Former Director, US at Kambi
Max was the first US employee for Kambi where he joined in 2018 to build out the team and sell the sportsbook to land-based operators. Max reported into the CEO and CCO of Kambi and was responsible for signing new commercial deals with operators such as Parx casino and Draftkings in the US. Max is now VP for Gambling.com Group’s US business, one of the largest marketing engines for online operators globally. Read moreView Profile Page
Max, a pleasure to have you with us today. Can we start by walking through how market access partnerships work?
In each state, in any jurisdiction, any online operator needs access to the market. The United States is fairly unique, in that respect. Typically, how access is given out, in these jurisdictions, is through a local regulator, at the state level. In New Jersey, they have a regulator, Pennsylvania has one – their own unique regulator. As such, there is existing land-based operators, in these jurisdictions, that are already conducting business on their properties, within the state, for casino, which is table games and slots. In some cases, it’s called a master license. There is different terminology and nomenclature for wherever it is. But they hold the master license.
As such, they’re the ones who are able to distribute market access. Market access is, basically, the ability and the privilege to do business and really hold commerce, in a state. If you take New Jersey, for example, each one of those master licenses has three different sub-licenses, that they are able to sell out to whoever they choose, who will then be able to get licensed as a sports betting or casino operator.
The difference between New Jersey and Pennsylvania, for example, is for the existing land-based casinos, there are different metrics to which the gaming commissions give out these licenses. In Pennsylvania, there’s only one license they’re able to give out. Per each land-based operator, in Pennsylvania, there’s only one opportunity for someone to do business, as a sports betting operator. There’s about 12 to 15 of casino operators in Pennsylvania, but that correlates, one to one, to how many sports betting operators there can be.
Whereas in New Jersey, I believe that there are 13 land-based operators and each one of them has three market access avenues. So you would have about 39 options for market access, in that state. That’s really the composition of what market access looks like. It’s dictated in the statutes that get passed by the local policy makers, in that given state. It really varies from state to state. In New Jersey, you have a lot of market access. In Pennsylvania, you have limited market access and then there’s states, such as Colorado, which has a lot of market access because the regulator and the policy maker there, allowed for three market access positions there. These market access positions, in the industry, are called skins. So there’s a number of different skins that are available. When you hear people say they have skins for sale or they just purchased a skin, it really is synonymous with market access.
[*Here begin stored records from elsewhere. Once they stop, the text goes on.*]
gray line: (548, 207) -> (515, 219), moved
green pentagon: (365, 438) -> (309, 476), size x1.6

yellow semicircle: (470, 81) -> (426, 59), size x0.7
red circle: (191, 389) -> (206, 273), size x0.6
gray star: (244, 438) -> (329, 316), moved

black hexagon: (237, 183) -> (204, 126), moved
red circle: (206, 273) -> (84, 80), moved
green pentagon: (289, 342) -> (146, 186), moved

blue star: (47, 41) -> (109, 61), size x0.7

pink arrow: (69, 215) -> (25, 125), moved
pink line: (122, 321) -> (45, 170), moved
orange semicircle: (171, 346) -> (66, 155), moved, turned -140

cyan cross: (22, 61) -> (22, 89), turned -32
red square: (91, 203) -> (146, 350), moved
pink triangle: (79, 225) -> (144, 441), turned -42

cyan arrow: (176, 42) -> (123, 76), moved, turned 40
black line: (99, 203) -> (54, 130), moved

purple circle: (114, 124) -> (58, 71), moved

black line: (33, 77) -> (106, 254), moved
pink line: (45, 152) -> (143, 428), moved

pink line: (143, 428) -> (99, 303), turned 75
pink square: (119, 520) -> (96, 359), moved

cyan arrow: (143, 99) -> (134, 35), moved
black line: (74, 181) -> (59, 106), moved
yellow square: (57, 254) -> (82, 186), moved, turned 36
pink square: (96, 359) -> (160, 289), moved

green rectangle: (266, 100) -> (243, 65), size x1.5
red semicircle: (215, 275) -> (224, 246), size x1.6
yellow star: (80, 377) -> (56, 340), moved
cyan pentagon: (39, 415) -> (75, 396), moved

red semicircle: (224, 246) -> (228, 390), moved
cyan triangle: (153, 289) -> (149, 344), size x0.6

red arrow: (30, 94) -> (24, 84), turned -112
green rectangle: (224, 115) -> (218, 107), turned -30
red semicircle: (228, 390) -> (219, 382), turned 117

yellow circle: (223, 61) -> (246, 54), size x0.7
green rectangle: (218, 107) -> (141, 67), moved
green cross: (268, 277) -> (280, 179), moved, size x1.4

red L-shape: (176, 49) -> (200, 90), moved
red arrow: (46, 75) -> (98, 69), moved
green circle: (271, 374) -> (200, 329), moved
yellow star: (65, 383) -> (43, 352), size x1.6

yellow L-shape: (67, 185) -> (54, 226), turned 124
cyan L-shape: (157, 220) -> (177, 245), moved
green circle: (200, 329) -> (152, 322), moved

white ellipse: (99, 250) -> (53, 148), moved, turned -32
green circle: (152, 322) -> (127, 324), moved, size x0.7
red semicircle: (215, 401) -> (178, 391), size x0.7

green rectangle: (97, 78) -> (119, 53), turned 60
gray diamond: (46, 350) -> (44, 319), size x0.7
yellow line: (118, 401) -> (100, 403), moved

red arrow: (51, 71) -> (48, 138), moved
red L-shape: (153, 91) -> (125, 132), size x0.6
Even further than that, is a state like Tennessee, who does not have existing gaming or an existing gaming commission. They have no casinos in the state, but they will be permitting sports betting, fairly shortly, and they have unlimited market access. Anyone who is a sports betting operator, who could apply for a license, secure a license, will be able to go into that market. Whereas it’s a little bit more stringent and, frankly, there’s just scarcity in some of these states.
Another good example is Michigan. I believe there are 15 land-based casino operators. So the maximum amount of sports betting operators in Michigan, will only be 15. That drives competition, it drives pricing. It just makes the market much more competitive, in comparison to a state like Tennessee.
If I’m a land-based casino, selling a skin, do I just choose the online operator with the largest scale or the most efficient customer acquisition channel?
It’s a case by case basis. In some cases, it’s almost as if the land-based casinos are courting the online operators, because they may be the ones who generate the most revenue. The complexity, within the commercials, is really that the devil is in the detail. Someone like DraftKings or FanDuel or Rush Street or a larger, more household name, in comparison to a smaller, regional, European player that wants to enter the US market, they attract different prices. There is no set rate for market access and they are purely negotiated. In most respects, the commercial structure is that the land-based operator receives a portion of the revenue, generated by the online sports betting operator. In some cases, there is an upfront cost, each year, which is, effectively, just a flat rate and there is, sometimes, a monthly or yearly minimum guarantee of what revenue would be.
You may have one operator say that they will give you 5% of the revenue, but someone who is much more anxious and may be, potentially, desperate to get in the market, they may release 10% of revenue. It really just depends on how much each online operator wants to give up. The competition is dictated, first, by the market access landscape, of how much scarcity there is, which affects the elasticity of demand of how the pricing gets affected. As a result, online operators in each state, may pay a significantly different fee, greater or lesser, depending on what the climate of the economics looks like.